Records for this exercise ▸
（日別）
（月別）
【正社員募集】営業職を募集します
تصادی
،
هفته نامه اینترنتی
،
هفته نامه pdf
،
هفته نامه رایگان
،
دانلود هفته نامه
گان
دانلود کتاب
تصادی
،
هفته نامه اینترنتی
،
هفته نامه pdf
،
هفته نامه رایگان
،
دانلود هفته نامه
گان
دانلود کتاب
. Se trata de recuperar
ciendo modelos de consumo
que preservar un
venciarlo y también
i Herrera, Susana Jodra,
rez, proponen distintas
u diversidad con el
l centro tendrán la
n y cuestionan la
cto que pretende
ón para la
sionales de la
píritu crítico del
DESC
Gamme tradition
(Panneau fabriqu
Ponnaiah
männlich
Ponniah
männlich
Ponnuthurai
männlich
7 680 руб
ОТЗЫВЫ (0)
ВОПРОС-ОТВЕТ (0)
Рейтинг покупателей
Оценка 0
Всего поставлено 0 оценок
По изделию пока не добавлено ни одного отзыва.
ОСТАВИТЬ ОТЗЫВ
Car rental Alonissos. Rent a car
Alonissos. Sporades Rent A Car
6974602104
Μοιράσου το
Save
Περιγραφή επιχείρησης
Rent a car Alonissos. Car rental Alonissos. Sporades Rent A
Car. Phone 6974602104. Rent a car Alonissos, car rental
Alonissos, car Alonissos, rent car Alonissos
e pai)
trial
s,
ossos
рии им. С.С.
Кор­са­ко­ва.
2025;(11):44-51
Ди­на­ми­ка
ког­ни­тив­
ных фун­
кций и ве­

What to work on ▸
All of the material is to be given again exactly.

Response to the task ▸
（日別）
（月別）
【正社員募集】営業職を募集します
تصادی
،
هفته نامه اینترنتی
،
هفته نامه pdf
،
هفته نامه رایگان
،
دانلود هفته نامه
گان
دانلود کتاب
تصادی
،
هفته نامه اینترنتی
،
هفته نامه pdf
،
هفته نامه رایگان
،
دانلود هفته نامه
گان
دانلود کتاب
. Se trata de recuperar
ciendo modelos de consumo
que preservar un
venciarlo y también
i Herrera, Susana Jodra,
rez, proponen distintas
u diversidad con el
l centro tendrán la
n y cuestionan la
cto que pretende
ón para la
sionales de la
píritu crítico del
DESC
Gamme tradition
(Panneau fabriqu
Ponnaiah
männlich
Ponniah
männlich
Ponnuthurai
männlich
7 680 руб
ОТЗЫВЫ (0)
ВОПРОС-ОТВЕТ (0)
Рейтинг покупателей
Оценка 0
Всего поставлено 0 оценок
По изделию пока не добавлено ни одного отзыва.
ОСТАВИТЬ ОТЗЫВ
Car rental Alonissos. Rent a car
Alonissos. Sporades Rent A Car
6974602104
Μοιράσου το
Save
Περιγραφή επιχείρησης
Rent a car Alonissos. Car rental Alonissos. Sporades Rent A
Car. Phone 6974602104. Rent a car Alonissos, car rental
Alonissos, car Alonissos, rent car Alonissos
e pai)
trial
s,
ossos
рии им. С.С.
Кор­са­ко­ва.
2025;(11):44-51
Ди­на­ми­ка
ког­ни­тив­
ных фун­
кций и ве­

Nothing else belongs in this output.